At a basic level, organizations should have an effort tracking tool and some kind of electronic planning tool. Additionally, their code development environment should be able to turn out product metrics, code metrics, and design metrics. Most of the development environments these days have features such as this, and the output can be used as the basis for a lot of metrics.
If you want to do risk based analysis with the causal model, you need to use a tool such as AgenaRisk. However, for almost all other basic metrics, organizations already have all the tools they need in place.

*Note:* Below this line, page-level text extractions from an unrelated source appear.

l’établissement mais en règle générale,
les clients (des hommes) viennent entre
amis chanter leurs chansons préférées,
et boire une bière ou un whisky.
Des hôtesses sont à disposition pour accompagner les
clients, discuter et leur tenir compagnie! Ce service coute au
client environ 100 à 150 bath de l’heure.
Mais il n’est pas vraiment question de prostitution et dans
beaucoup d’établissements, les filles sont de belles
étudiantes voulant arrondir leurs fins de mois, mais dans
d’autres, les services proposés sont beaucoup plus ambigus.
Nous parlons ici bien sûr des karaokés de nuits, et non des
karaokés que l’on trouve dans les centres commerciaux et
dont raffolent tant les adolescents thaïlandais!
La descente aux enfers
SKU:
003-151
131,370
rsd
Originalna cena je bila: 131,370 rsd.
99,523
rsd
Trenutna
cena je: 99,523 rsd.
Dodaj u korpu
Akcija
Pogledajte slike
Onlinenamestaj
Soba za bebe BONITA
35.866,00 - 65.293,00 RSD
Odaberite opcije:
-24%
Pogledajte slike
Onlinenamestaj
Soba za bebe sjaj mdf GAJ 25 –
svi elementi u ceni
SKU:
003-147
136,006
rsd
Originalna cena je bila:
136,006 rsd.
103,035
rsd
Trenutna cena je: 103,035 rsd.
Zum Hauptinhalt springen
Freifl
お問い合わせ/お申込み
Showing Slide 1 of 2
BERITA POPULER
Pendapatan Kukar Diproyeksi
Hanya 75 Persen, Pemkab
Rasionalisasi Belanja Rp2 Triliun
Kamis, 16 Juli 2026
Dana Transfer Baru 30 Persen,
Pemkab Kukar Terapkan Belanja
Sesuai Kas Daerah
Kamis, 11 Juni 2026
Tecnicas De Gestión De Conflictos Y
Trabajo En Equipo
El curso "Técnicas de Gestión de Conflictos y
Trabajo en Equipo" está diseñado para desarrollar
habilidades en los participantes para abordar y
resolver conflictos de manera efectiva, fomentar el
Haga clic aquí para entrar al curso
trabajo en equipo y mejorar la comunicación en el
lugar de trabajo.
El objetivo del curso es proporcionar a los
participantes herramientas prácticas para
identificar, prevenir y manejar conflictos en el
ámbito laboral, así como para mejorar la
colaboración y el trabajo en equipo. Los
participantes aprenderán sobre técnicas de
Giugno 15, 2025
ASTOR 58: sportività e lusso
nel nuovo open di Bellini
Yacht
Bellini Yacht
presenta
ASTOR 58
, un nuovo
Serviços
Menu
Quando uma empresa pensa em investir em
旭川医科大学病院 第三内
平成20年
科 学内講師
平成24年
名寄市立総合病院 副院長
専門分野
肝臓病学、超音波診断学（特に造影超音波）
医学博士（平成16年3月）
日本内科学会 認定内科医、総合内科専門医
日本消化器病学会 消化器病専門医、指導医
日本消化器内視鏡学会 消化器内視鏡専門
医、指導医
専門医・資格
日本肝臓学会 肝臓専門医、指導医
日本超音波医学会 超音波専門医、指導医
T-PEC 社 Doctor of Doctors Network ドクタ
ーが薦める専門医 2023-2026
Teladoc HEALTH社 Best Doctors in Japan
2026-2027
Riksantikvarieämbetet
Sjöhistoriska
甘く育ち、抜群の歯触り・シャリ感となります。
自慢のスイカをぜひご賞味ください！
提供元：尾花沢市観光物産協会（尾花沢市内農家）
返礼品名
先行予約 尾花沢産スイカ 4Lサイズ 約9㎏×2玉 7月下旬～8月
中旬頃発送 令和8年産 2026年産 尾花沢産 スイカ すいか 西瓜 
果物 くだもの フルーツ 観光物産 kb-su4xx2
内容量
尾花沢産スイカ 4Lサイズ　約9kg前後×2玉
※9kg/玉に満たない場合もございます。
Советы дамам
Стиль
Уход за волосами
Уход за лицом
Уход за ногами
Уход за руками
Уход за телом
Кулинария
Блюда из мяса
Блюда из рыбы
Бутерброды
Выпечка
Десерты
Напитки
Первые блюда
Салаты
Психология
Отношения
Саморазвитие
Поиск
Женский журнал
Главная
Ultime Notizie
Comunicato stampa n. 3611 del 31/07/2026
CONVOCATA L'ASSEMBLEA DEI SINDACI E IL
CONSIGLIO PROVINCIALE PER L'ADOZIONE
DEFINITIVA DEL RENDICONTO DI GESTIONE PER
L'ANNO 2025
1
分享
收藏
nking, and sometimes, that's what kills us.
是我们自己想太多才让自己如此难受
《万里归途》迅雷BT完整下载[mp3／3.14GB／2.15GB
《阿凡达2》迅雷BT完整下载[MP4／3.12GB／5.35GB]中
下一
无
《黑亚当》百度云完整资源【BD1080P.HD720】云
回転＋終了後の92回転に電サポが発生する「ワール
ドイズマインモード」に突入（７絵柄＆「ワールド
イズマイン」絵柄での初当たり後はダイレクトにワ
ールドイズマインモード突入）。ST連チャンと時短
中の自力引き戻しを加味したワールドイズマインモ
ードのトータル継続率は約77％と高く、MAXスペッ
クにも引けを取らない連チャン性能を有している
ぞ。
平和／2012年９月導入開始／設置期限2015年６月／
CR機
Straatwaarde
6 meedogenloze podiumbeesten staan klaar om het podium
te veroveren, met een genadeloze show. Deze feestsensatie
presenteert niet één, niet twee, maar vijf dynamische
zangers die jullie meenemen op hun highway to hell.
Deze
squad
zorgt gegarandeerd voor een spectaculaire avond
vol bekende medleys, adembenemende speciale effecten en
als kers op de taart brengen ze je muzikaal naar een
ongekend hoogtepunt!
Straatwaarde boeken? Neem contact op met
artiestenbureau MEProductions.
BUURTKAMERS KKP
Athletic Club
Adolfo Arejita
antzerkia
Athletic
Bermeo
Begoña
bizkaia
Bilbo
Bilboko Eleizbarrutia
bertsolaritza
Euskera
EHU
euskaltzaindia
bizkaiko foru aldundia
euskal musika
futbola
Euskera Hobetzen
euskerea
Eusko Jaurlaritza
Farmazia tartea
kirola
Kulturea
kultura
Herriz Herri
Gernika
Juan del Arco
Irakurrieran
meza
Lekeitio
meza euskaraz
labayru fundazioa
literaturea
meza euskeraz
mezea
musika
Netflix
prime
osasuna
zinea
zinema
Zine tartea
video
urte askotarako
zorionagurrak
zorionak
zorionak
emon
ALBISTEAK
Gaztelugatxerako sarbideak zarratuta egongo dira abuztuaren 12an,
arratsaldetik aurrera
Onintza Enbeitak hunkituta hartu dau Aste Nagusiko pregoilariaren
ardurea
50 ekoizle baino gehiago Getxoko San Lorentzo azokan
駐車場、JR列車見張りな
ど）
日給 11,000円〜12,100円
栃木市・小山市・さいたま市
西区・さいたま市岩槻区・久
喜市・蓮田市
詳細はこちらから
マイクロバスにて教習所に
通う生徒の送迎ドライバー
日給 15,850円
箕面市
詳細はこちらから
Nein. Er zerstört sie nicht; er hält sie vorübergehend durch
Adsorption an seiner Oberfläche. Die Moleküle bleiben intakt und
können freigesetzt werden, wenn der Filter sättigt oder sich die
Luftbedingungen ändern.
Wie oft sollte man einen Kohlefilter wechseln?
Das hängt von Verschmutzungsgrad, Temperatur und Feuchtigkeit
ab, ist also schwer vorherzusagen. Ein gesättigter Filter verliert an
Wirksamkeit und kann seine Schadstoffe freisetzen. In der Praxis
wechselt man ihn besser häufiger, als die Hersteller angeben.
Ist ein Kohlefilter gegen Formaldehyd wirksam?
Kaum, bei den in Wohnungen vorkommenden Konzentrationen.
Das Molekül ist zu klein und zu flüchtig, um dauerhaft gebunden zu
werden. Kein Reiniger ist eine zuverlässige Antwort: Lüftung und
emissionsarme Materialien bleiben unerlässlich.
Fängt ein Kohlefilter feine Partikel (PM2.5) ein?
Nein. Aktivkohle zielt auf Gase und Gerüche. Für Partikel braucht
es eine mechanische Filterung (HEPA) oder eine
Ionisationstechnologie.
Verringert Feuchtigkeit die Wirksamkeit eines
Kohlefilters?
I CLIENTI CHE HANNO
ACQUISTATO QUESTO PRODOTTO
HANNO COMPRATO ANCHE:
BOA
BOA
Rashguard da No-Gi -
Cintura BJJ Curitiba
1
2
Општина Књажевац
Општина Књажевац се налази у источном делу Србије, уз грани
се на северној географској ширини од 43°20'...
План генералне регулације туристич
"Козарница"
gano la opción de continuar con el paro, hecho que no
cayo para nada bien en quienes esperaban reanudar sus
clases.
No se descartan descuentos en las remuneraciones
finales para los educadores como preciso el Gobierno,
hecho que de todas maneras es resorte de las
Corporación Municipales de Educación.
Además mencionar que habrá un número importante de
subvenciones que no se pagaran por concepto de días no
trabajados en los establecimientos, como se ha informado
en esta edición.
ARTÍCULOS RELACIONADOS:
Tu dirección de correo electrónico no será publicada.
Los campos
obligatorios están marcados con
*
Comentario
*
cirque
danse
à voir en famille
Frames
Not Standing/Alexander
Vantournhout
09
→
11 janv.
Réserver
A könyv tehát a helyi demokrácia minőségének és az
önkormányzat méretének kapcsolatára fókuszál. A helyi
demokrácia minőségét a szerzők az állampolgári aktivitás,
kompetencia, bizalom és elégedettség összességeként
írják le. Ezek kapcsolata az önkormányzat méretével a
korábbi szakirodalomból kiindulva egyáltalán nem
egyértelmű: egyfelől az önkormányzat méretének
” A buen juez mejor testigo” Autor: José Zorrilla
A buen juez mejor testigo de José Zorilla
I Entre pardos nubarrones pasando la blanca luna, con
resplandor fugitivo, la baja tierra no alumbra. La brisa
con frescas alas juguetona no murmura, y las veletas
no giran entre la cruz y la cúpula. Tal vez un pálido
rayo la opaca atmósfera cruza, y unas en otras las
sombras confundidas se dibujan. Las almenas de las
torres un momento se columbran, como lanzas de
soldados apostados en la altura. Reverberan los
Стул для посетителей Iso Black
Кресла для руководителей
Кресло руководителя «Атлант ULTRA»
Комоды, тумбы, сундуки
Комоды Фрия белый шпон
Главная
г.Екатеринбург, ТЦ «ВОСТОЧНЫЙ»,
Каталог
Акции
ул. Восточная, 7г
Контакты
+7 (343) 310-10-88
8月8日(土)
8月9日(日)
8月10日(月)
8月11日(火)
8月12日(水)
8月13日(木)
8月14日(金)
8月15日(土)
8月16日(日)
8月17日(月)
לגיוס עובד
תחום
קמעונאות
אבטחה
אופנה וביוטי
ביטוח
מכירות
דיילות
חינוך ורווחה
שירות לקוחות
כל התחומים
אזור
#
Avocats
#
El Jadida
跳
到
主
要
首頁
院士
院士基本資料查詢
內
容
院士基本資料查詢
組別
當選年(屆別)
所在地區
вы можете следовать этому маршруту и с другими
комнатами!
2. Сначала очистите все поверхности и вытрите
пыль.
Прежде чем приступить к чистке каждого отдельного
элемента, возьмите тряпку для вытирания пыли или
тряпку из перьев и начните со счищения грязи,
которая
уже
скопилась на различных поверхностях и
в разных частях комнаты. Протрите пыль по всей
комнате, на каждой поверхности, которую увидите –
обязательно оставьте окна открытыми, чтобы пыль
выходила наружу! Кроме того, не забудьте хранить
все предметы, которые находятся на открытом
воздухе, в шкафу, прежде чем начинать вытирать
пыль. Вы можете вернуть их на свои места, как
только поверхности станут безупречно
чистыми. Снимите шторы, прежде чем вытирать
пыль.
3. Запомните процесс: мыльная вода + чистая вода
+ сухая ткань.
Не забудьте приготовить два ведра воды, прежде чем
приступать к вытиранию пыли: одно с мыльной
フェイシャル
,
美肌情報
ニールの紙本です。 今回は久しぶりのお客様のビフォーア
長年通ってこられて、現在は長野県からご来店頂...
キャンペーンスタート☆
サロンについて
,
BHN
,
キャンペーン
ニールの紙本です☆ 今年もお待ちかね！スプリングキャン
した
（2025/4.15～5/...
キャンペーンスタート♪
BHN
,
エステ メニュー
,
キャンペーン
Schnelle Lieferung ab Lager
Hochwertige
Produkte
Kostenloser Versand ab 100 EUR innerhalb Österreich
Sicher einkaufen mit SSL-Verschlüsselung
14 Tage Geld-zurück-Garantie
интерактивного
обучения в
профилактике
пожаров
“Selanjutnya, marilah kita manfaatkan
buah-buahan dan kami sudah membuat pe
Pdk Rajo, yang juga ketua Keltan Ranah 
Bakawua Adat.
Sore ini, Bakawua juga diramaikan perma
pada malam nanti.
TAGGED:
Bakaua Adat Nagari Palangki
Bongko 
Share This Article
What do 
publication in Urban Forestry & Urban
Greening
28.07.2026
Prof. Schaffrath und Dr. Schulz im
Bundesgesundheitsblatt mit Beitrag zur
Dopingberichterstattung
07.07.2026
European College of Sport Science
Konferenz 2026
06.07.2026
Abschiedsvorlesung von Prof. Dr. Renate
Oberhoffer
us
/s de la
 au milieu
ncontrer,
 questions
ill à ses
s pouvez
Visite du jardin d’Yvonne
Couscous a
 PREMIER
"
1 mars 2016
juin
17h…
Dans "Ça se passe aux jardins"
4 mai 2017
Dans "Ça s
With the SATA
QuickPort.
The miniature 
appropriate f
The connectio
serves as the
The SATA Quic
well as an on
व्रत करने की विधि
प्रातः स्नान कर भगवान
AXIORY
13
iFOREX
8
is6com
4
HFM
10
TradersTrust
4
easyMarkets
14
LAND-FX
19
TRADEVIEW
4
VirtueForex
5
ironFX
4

Biography of Dr. Norman Fenton
Norman Fenton is Professor of Computing at Queen Mary (London University) and is also Chief Executive Officer of Agena, a company that specializes in risk management for critical systems. Between 1989 and March 2000 he was Professor of Computing Science at the Centre for Software Reliability, City University. Norman is a Chartered Engineer (Member of the IEE and Fellow of the BCS) and a Chartered Mathematician (Fellow of the IMA). His previous academic posts were at University College Dublin, Oxford University and South Bank University where he was Director of the Centre for Systems and Software Engineering. He has been project manager and principal researcher in many major collaborative projects in the areas of: software metrics; formal methods; empirical software engineering; software standards, and safety critical systems. His recent research projects, however, have focused on the use of Bayesian Nets (BNs) for risk assessment. Norman's books and publications on software metrics and formal methods are widely known in the software engineering community.